Le mouvement de balancier illusionne sur le changement perpétuel, fige le temps, niant toute possibilité de changement réel. D'autant que ce premier balancier ne serait que l'écho lointain d'un cycle de plus grande "envergure", tel que décrit par Oswald Spengler7 dans l'histoire universelle avec une réapparition des périodes archaïque - classique - baroque - décadente, définissant les âges d'une civilisation. L'atavisme de la pensée et la pression sociale admettent bien plus le temps de la reproduction que celui du changement. Un changement superficiel entretient l'illusion d'un renouvellement des choses. Mais le changement en profondeur est rare et nécessite un libre arbitre, une faculté de se positionner aux savoirs avec liberté et responsabilité, de se dégager des effets sociaux et du merchandising ambiant de la pensée. En ce sens, L'expérience de la Durée ne proposerait-elle pas l'esthétique du revival comme événement? Alors, groupie or not groupie? That is the question…

1. Pour une meilleure idée de la structure architecturale, voir KultureFlash no. 132 ou www.kultureflash.net/archive/132/michael_meredith_carpentercenter.html et pour les marionnettes, le site du studio, initialement créé par le célèbre inventeur Paul Andrejco
www.puppetheap.com/behindthescenes/

2 Hakim Bey, TAZ, réédition, L'Eclat, Paris, 1997.

3. Virginie Barré au Pac de Milan , Valérie Mréjen au Portikus à Francfort, Kader Attia et Fabien Verschaere au Tramway à Glasgow, Bruno Peinado au Migros Museum à Zürich, Vidya Gastaldon au Centre d'art contemporain de Vilnius.

4. Nicolas Bourriaud, Postproduction. La culture comme scénario: comment l'art reprogramme le monde contemporain, Presses du Réel, Dijon, 2004. Traduction française de l'édition anglaise parue en 2002 aux éditions Lukas & Sternberg, New York.

5. Nicolas Bourriaud, Time specific - Art contemporain, exploration et développement durable, in cat. Biennale de Lyon, Paris, 2005, p. 19-20.
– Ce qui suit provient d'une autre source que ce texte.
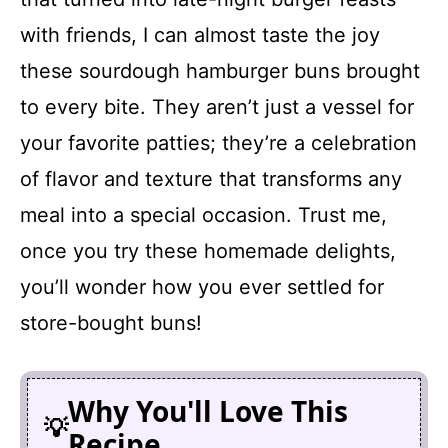
with friends, I can almost taste the joy
these sourdough hamburger buns brought
to every bite. They aren’t just a vessel for
your favorite patties; they’re a celebration
of flavor and texture that transforms any
meal into a special occasion. Trust me,
once you try these homemade delights,
you’ll wonder how you ever settled for
store-bought buns!
Why You'll Love This
Recipe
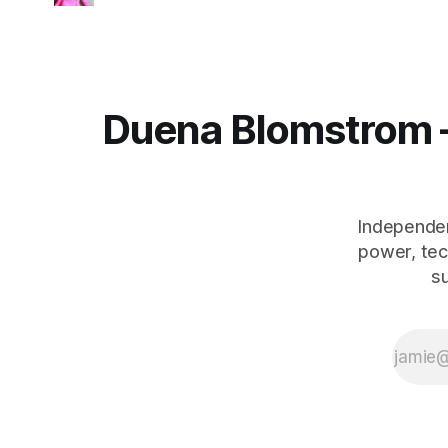
Duena Blomstrom 
Independen
power, tec
s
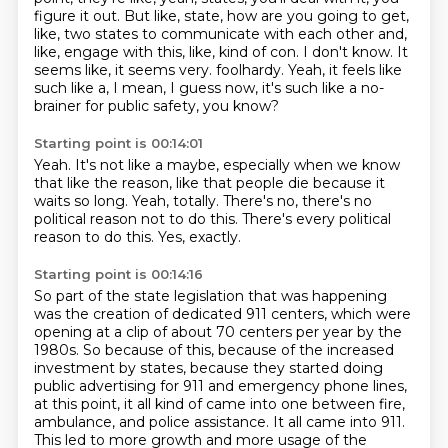
figure it out.
But like, state, how are you going to get,
like, two states to communicate with each other and,
like, engage with this, like, kind of con.
I don't know.
It
seems like, it seems very.
foolhardy.
Yeah, it feels like
such like a, I mean, I guess now,
it's such like a no-
brainer for public safety,
you know?
Starting point is 00:14:01
Yeah.
It's not like a maybe, especially when we know
that like the reason,
like that people die because it
waits so long.
Yeah, totally.
There's no,
there's no
political reason not to do this.
There's every political
reason to do this.
Yes, exactly.
Starting point is 00:14:16
So part of the state legislation that was happening
was
the creation of dedicated 911 centers,
which were
opening at a clip of about 70 centers per year by the
1980s.
So because of this, because of the increased
investment by states,
because they started doing
public advertising for 911 and emergency phone lines,
at this point, it all kind of came into one between fire,
ambulance, and police assistance.
It all came into 911.
This led to more growth and more usage of the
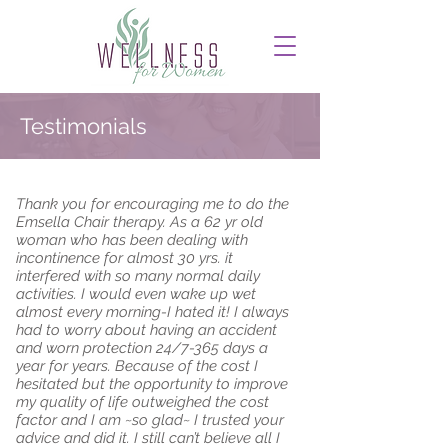
Testimonials
Thank you for encouraging me to do the
Emsella Chair therapy. As a 62 yr old
woman who has been dealing with
incontinence for almost 30 yrs. it
interfered with so many normal daily
activities. I would even wake up wet
almost every morning-I hated it! I always
had to worry about having an accident
and worn protection 24/7-365 days a
year for years. Because of the cost I
hesitated but the opportunity to improve
my quality of life outweighed the cost
factor and I am ~so glad~ I trusted your
advice and did it. I still can’t believe all I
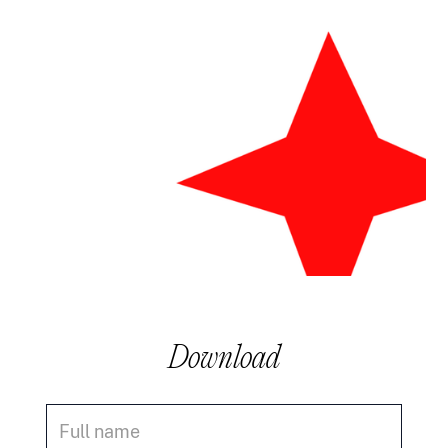
Download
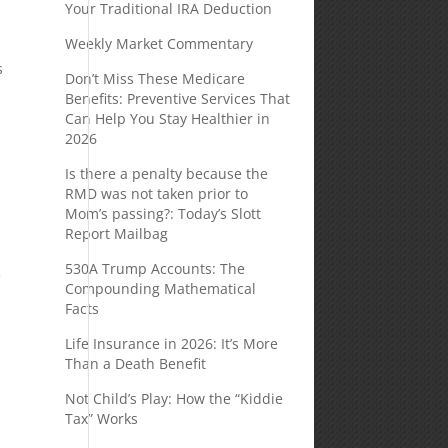
Your Traditional IRA Deduction
Weekly Market Commentary
s
Don’t Miss These Medicare
Benefits: Preventive Services That
Can Help You Stay Healthier in
2026
Is there a penalty because the
RMD was not taken prior to
Mom’s passing?: Today’s Slott
Report Mailbag
530A Trump Accounts: The
f
Compounding Mathematical
Facts
Life Insurance in 2026: It’s More
Than a Death Benefit
Not Child’s Play: How the “Kiddie
Tax” Works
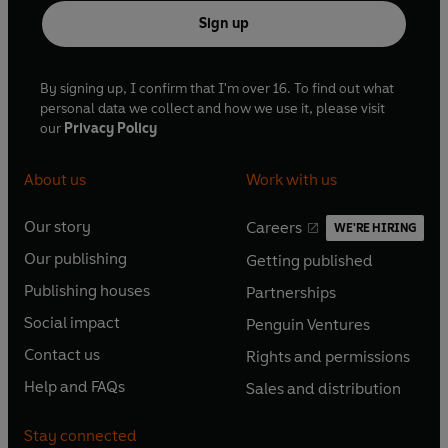
Sign up
By signing up, I confirm that I'm over 16. To find out what
personal data we collect and how we use it, please visit
our
Privacy Policy
About us
Work with us
Our story
Careers
WE'RE HIRING
O
O
Our publishing
Getting published
p
p
O
O
e
e
Publishing houses
Partnerships
p
p
O
O
n
n
e
e
Social impact
Penguin Ventures
p
p
s
O
s
O
n
n
e
e
Contact us
Rights and permissions
i
p
i
p
s
O
s
O
n
n
n
e
n
e
Help and FAQs
Sales and distribution
i
p
i
p
s
O
s
O
a
n
a
n
n
e
n
e
i
p
i
p
n
s
n
s
Stay connected
a
n
a
n
n
e
n
e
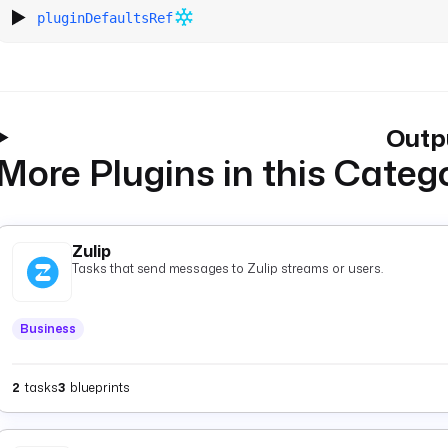
pluginDefaultsRef
Outp
More Plugins in this Categ
Zulip
Tasks that send messages to Zulip streams or users.
Business
2
tasks
3
blueprints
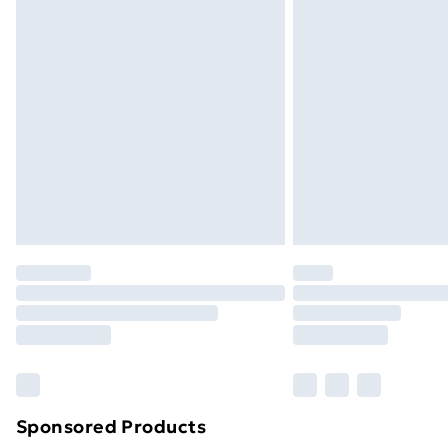
Evri ParcelShop | Next Day Delivery
Premium DPD Next Day Delivery
Order before 9pm Sunday - Friday a
Bulky Item Delivery
Northern Ireland Super Saver Delive
Northern Ireland Standard Delivery
Northern Ireland Express Delivery
Order before 7pm Sunday - Thursday 
Unlimited Delivery
Free Delivery For A Year
Find Out More
Please note, some delivery methods ar
brand partners & they may have longe
Sponsored Products
Find out more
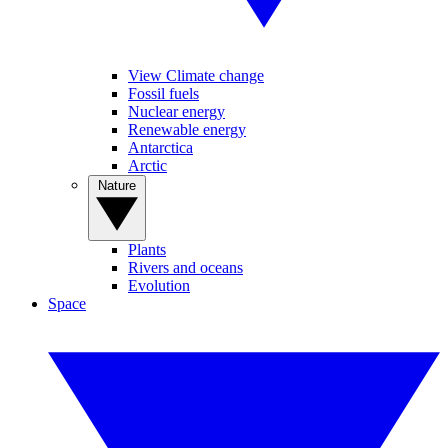
View Climate change
Fossil fuels
Nuclear energy
Renewable energy
Antarctica
Arctic
Nature
Plants
Rivers and oceans
Evolution
Space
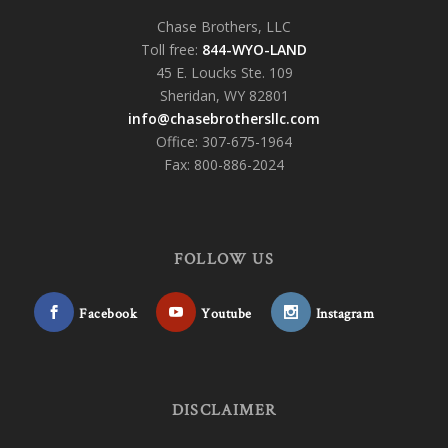
Chase Brothers, LLC
Toll free:
844-WYO-LAND
45 E. Loucks Ste. 109
Sheridan, WY 82801
info@chasebrothersllc.com
Office: 307-675-1964
Fax: 800-886-2024
FOLLOW US
Facebook
Youtube
Instagram
DISCLAIMER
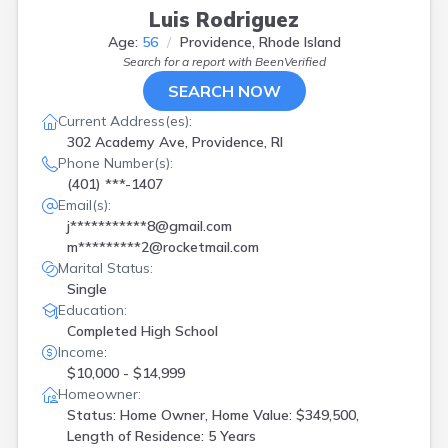
Luis Rodriguez
Age:
56
Providence, Rhode Island
Search for a report with
BeenVerified
SEARCH NOW
Current Address(es):
302 Academy Ave, Providence, RI
Phone Number(s):
(401) ***-1407
Email(s):
j***********8@gmail.com
m*********2@rocketmail.com
Marital Status:
Single
Education:
Completed High School
Income:
$10,000 - $14,999
Homeowner:
Status: Home Owner, Home Value: $349,500,
Length of Residence: 5 Years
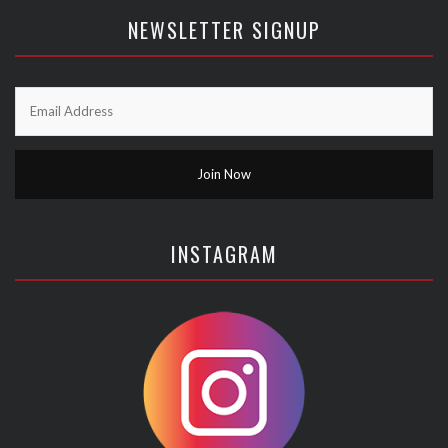
NEWSLETTER SIGNUP
INSTAGRAM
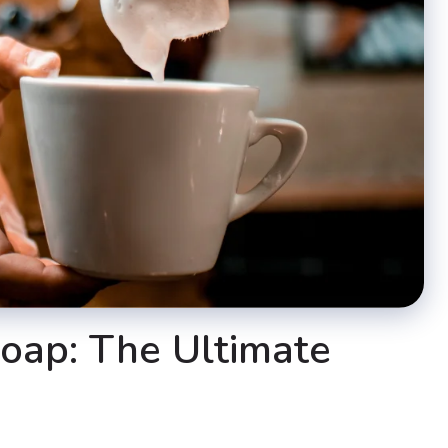
oap: The Ultimate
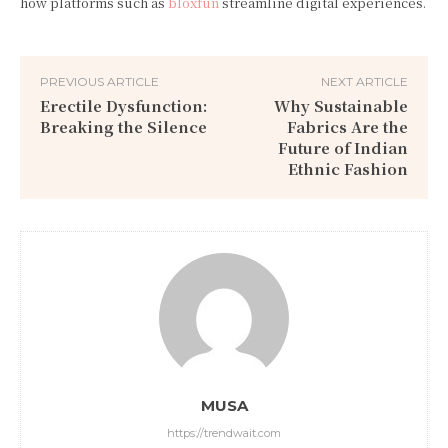
how platforms such as
bloxfun
streamline digital experiences.
PREVIOUS ARTICLE
NEXT ARTICLE
Erectile Dysfunction:
Why Sustainable
Breaking the Silence
Fabrics Are the
Future of Indian
Ethnic Fashion
MUSA
https://trendwait.com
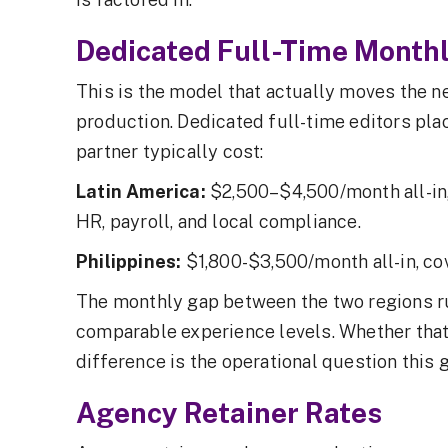
Dedicated Full-Time Monthl
This is the model that actually moves the n
production. Dedicated full-time editors pla
partner typically cost:
Latin America:
$2,500–$4,500/month all-in,
HR, payroll, and local compliance.
Philippines:
$1,800-$3,500/month all-in, c
The monthly gap between the two regions 
comparable experience levels. Whether that 
difference is the operational question this g
Agency Retainer Rates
6. Printemps 1996, Alan Sokal, physicien à l'Université de New York, publie Transgresser les frontières: vers une herméneutique transformative de la gravitation quantique dans la très respectée revue américaine, Social Text, suggérant une "relation entre la mécanique quantique et le courant philosophique postmoderne". Il révèlera par la suite que son acte parodique avait pour but la dénonciation de "l'usage intempestif de la terminologie scientifique et les extrapolations abusives des sciences exactes aux sciences humaines". L'ouvrage de référence, Impostures intellectuelles, publié l'année suivante, sera coécrit avec Jean Bricmont, physicien à l'Université de Louvain-la-Neuve.
http://peccatte.karefil.com/SokalBricmont.html

7. Oswald Spengler, Le déclin de l'occident. Esquisse d'une morphologie de l'histoire universelle. Première partie: Forme et réalité. Deuxième partie: Perspectives de l'histoire universelle. Réédition, Gallimard, Paris, 1993.